Au niveau plus personnel, il se peut que certains parents aient eux-mêmes grandi avec des parents hélicoptères, ce qui fait en sorte qu’ils reproduisent le modèle parental reçu, alors que d’autres ont été négligés au plan affectif durant leur enfance et souhaitent offrir tout le contraire à leurs enfants. Certains adultes plus anxieux peuvent avoir une tendance au contrôle, que ce soit dans leur vie professionnelle, amicale, conjugale ou parentale. D’autres parents ont du mal à mettre des limites à leurs enfants, de peur de les frustrer ou de les troubler de quelque manière que ce soit ce qui les amène à tout faire pour eux. Enfin, d’autres parents perçoivent leur enfant comme le prolongement d’eux-mêmes et souhaitent leur faire réaliser de vieux rêves qu’eux-mêmes n’ont pas atteints ou encore, ils ont l’impression que si leur enfant échoue, ce sont eux-mêmes qui échoueront par le fait même et ils trouvent cette possibilité terrifiante.
Est-ce que vous vous reconnaissez dans plusieurs de ces énoncés ? Est-ce que vous dépensez beaucoup d’énergie à tenter de contrôler ce que fait, dit et pense votre enfant ? Vous sentez-vous parfois épuisé ? Aimeriez-vous apprendre à lâcher prise, à faire davantage confiance à votre enfant… et à vous-même ? Vous culpabilisez-vous souvent par rapport à vos habiletés parentales ? Vous jugez-vous durement ? Vous refusez-vous des moments rien qu’à vous en raison de votre sentiment de devoir toujours être à la disposition de votre enfant en cas de besoin ? Peut-être êtes-vous un parent hélicoptère...
Est-ce la fin du monde ? Non. Et le fait de reconnaître comment on est représente la première étape vers le changement… si c’est ce qu’on désire !
Les effets sur les enfants
Les enfants qui grandissent avec des parents hélicoptères ont tendance à être moins autonomes, puisqu’ils n’ont pas eu l’occasion de faire des essais et des erreurs. Ils ont souvent une plus faible estime personnelle, ayant reçu le message fréquent qu’ils ne sont pas capables de réussir quelque chose par eux-mêmes. Ce message est compris entre les lignes chaque fois que son parent fait quelque chose à sa place alors qu’il en aurait les capacités. Les enfants de parents hélicoptères sont plus à risque d’adopter des comportements dits d’enfants-rois puisqu’ils sont habitués à tout recevoir de l’adulte; ils croient que tout leur est dû.
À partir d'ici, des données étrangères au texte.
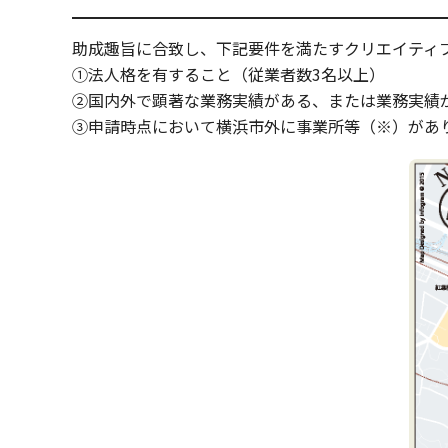
助成趣旨に合致し、下記要件を満たすクリエイティ
①法人格を有すること（従業者数3名以上）
②国内外で顕著な業務実績がある、または業務実績
③申請時点において横浜市外に事業所等（※）があ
Comme ils n’ont pas eu l’occasion d’apprendre à gérer l’échec et la frustration qui va avec, ceci demeure un enjeu pour eux à l’âge adulte. Ils ont également plus tendance à être sédentaires, ayant entendu maintes et maintes fois : « Ne sors pas ! Ne fais pas ceci ni cela : c’est dangereux ! » À l’adolescence, ces jeunes ont plus tendance à repousser leurs limites dans la consommation d’alcool et dans les activités à haut risque, puisqu’ils n’ont jamais eu l’occasion de le faire sous la gouverne de leurs parents. Ils ne connaissent pas leurs limites non plus, ne les ayant jamais testées. Enfin, à l’âge adulte, il leur est plus difficile de développer une relation intime avec un(e) partenaire puisqu’ils tendent à conserver une relation fusionnelle avec leur parent hélicoptère. De plus, comme ils n’ont pas eu l’occasion d’être confrontés à diverses situations leur permettant de se connaître, ils ont une faible connaissance d’eux-mêmes, qui mène bien souvent à une faible estime personnelle.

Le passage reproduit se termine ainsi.